Sortir de la recession : des modèles économiques (3)

3. Des modèles économiques
Pour comprendre le fonctionnement économique d’une société, il est nécessaire de partir du plus simple pour aller vers le complexe. Historiquement le procédé est aisé puisque les premières sociétés fonctionnent sur des modèles rudimentaires. Ce n’est que peu à peu, suivant l’évolution culturelle et les influences, que les schémas économiques changent pour s’adapter aux contraintes et intensifier les relations ; dans l’intérêt de passer d’une situation de survie à celle d’une prospérité souvent relative et menacée par des crises qui sont autant de nouveaux défis.
De l’aube de la civilisation humaine quand la relation des groupes humains avec leur milieu se caractérise par une simple prédation, en passant par les cité-états qui organisent l’agriculture, l’artisanat, le commerce puis s’unissent en nations souveraines, jusqu’à la nouvelle mode de «globalisation» ; différents modèles ont émergé, se sont juxtaposés et combinés pour former des systèmes fonctionnels évolués mais toujours fragiles.
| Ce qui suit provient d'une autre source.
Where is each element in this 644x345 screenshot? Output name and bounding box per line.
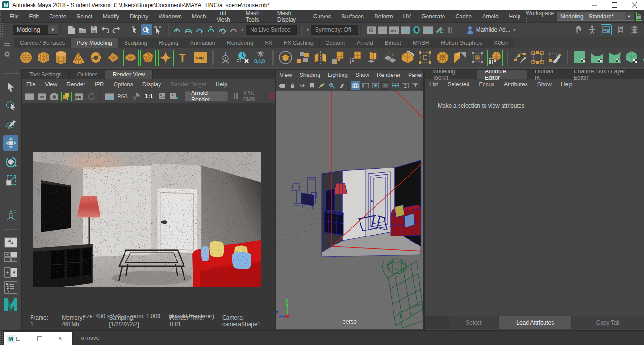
super-ellipse-icon[interactable] (158, 50, 174, 66)
gear-icon[interactable] (4, 51, 10, 58)
boolean-union-icon[interactable] (572, 50, 588, 66)
fill-hole-icon[interactable] (330, 50, 346, 66)
separator[interactable] (299, 24, 302, 35)
close-button[interactable] (624, 0, 644, 10)
circularize-icon[interactable] (435, 50, 451, 66)
restore-icon[interactable] (16, 337, 20, 341)
lattice-icon[interactable] (469, 50, 485, 66)
rv-menu-help[interactable]: Help (211, 81, 232, 88)
snap-to-grid-icon[interactable] (171, 24, 183, 35)
tab-human-ik[interactable]: Human IK (527, 70, 566, 79)
edit-edge-flow-icon[interactable] (529, 50, 545, 66)
ae-menu-show[interactable]: Show (533, 81, 556, 88)
tab-channel-box-layer-editor[interactable]: Channel Box / Layer Editor (566, 70, 644, 79)
poly-cylinder-icon[interactable] (53, 50, 69, 66)
undo-icon[interactable] (100, 24, 111, 35)
display-rgb-label[interactable]: RGB (117, 94, 128, 99)
redo-previous-render-icon[interactable] (25, 92, 35, 101)
select-button[interactable]: Select (449, 316, 498, 329)
crease-tool-icon[interactable] (512, 50, 528, 66)
chevron-down-icon[interactable]: ▼ (241, 28, 244, 32)
smooth-mesh-icon[interactable] (487, 50, 503, 66)
menu-select[interactable]: Select (71, 13, 97, 20)
platonic-solid-icon[interactable] (140, 50, 156, 66)
layout-outliner-persp[interactable] (4, 282, 18, 293)
boolean-intersection-icon[interactable] (607, 50, 623, 66)
shelf-tab-mash[interactable]: MASH (407, 38, 435, 48)
menu-create[interactable]: Create (44, 13, 71, 20)
image-plane-icon[interactable] (318, 81, 326, 90)
ae-menu-selected[interactable]: Selected (443, 81, 475, 88)
select-object-icon[interactable] (141, 24, 152, 35)
snapshot-icon[interactable] (49, 92, 59, 101)
tab-tool-settings[interactable]: Tool Settings (22, 70, 70, 79)
separator[interactable] (459, 24, 461, 35)
shelf-tab-curves-surfaces[interactable]: Curves / Surfaces (14, 38, 71, 48)
smooth-icon[interactable] (382, 50, 398, 66)
menu-uv[interactable]: UV (398, 13, 416, 20)
workspace-dropdown[interactable]: Modeling - Standard* ▼ (557, 12, 634, 21)
shelf-tab-sculpting[interactable]: Sculpting (118, 38, 153, 48)
render-view-canvas[interactable]: size: 480 x 270 zoom: 1.000 (Arnold Rend… (22, 103, 275, 330)
snap-to-curve-icon[interactable] (183, 24, 194, 35)
vp-menu-show[interactable]: Show (351, 72, 373, 78)
shelf-tab-arnold[interactable]: Arnold (351, 38, 379, 48)
menu-mesh-display[interactable]: Mesh Display (272, 10, 308, 23)
mirror-icon[interactable] (312, 50, 328, 66)
zoom-one-to-one-label[interactable]: 1:1 (145, 93, 153, 100)
shelf-tab-rigging[interactable]: Rigging (153, 38, 184, 48)
append-polygon-icon[interactable] (347, 50, 363, 66)
rv-menu-ipr[interactable]: IPR (90, 81, 109, 88)
rv-menu-view[interactable]: View (40, 81, 62, 88)
delete-history-icon[interactable] (235, 50, 251, 66)
channel-box-toggle-icon[interactable] (629, 24, 640, 35)
menu-set-selector[interactable]: Modeling ▼ (13, 25, 58, 35)
freeze-transform-icon[interactable]: 0,0,0 (252, 50, 268, 66)
layout-two-pane-side[interactable] (4, 267, 18, 278)
poly-plane-icon[interactable] (105, 50, 121, 66)
menu-arnold[interactable]: Arnold (477, 13, 504, 20)
vp-menu-shading[interactable]: Shading (296, 72, 324, 78)
helpline-grip[interactable] (0, 331, 3, 345)
chevron-down-icon[interactable]: ▼ (306, 28, 309, 32)
menu-edit-mesh[interactable]: Edit Mesh (211, 10, 240, 23)
vp-menu-view[interactable]: View (276, 72, 296, 78)
menu-surfaces[interactable]: Surfaces (336, 13, 369, 20)
menubar-grip[interactable] (0, 10, 2, 22)
select-hierarchy-icon[interactable] (130, 24, 141, 35)
remove-image-icon[interactable] (169, 92, 179, 101)
separator[interactable] (360, 24, 363, 35)
tool-settings-toggle-icon[interactable] (615, 24, 626, 35)
open-scene-icon[interactable] (77, 24, 88, 35)
vp-menu-lighting[interactable]: Lighting (324, 72, 351, 78)
safe-title-icon[interactable]: T (410, 81, 419, 90)
new-scene-icon[interactable] (66, 24, 77, 35)
shelf-tab-custom[interactable]: Custom (320, 38, 351, 48)
menu-modify[interactable]: Modify (98, 13, 125, 20)
account-menu[interactable]: Mathilde Ad... ▼ (464, 26, 519, 34)
arnold-render-button[interactable]: Arnold Render (185, 91, 228, 101)
pause-icon[interactable] (445, 24, 456, 35)
sculpt-tool-icon[interactable] (547, 50, 563, 66)
separator[interactable] (60, 24, 63, 35)
shelf-tab-bifrost[interactable]: Bifrost (379, 38, 407, 48)
shelf-tab-fx-caching[interactable]: FX Caching (278, 38, 320, 48)
poly-cube-icon[interactable] (35, 50, 51, 66)
poly-text-icon[interactable]: T (175, 50, 191, 66)
statusline-grip[interactable] (0, 23, 3, 37)
ae-menu-focus[interactable]: Focus (474, 81, 499, 88)
gate-mask-icon[interactable] (381, 81, 390, 90)
tab-outliner[interactable]: Outliner (70, 70, 105, 79)
poly-sphere-icon[interactable] (18, 50, 34, 66)
attribute-editor-toggle-icon[interactable] (601, 24, 612, 35)
render-settings-icon[interactable] (400, 24, 411, 35)
ae-menu-list[interactable]: List (425, 81, 443, 88)
shelf-tab-animation[interactable]: Animation (184, 38, 221, 48)
workspace-lock-icon[interactable] (636, 12, 643, 21)
load-attributes-button[interactable]: Load Attributes (499, 316, 571, 329)
menu-deform[interactable]: Deform (369, 13, 398, 20)
paint-select-tool[interactable] (3, 117, 18, 132)
boolean-difference-icon[interactable] (589, 50, 605, 66)
film-gate-icon[interactable] (361, 81, 370, 90)
snap-to-view-plane-icon[interactable] (217, 24, 228, 35)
La recherche d’un équilibre subtil, entre la mise en valeur des ressources naturelles et l’apaisement des conflits internes, exige une réflexion permanente, une prise de conscience suivie d’actions collectives mesurées et utiles.
3.1 De la proto-histoire au mercantilisme  : évolution historique de l'économie
Le but de l’association politique étant l’accroissement de la population et le bien-être de ses membres, comme l’écrit Rousseau, on observe au cours des périodes d’évolution sociale et économique, avec la création de surplus, une augmentation régulière de la démographie. Ce processus autorise des effets de coopération et de synergie, une libération progressive des contingences ordinaires vers d’avantage de bien-être, de loisirs, de créativité et d’invention. Dans ce cycle vertueux se distingue un modèle général de la civilisation.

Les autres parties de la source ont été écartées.